--- Provided records Enclosed Below ---

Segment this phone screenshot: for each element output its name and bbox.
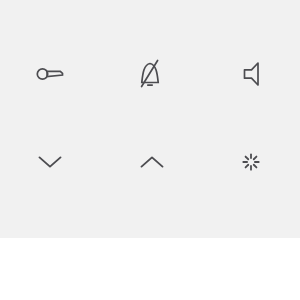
button[interactable]: Speaker volume	[230, 51, 276, 97]
button[interactable]: Move down	[27, 139, 73, 185]
button[interactable]: Move up	[129, 139, 175, 185]
button[interactable]: Brightness	[228, 139, 274, 185]
button[interactable]: Mute ringer	[127, 51, 173, 97]
button[interactable]: Key access	[27, 51, 73, 97]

--- End of Enclosed Provided records ---

→ **Assignment**:
From the first line to the last, write out the data exactly, omitting any pictures.

→ **Written reply**:
Segment this phone screenshot: for each element output its name and bbox.
button[interactable]: Speaker volume	[230, 51, 276, 97]
button[interactable]: Move down	[27, 139, 73, 185]
button[interactable]: Move up	[129, 139, 175, 185]
button[interactable]: Brightness	[228, 139, 274, 185]
button[interactable]: Mute ringer	[127, 51, 173, 97]
button[interactable]: Key access	[27, 51, 73, 97]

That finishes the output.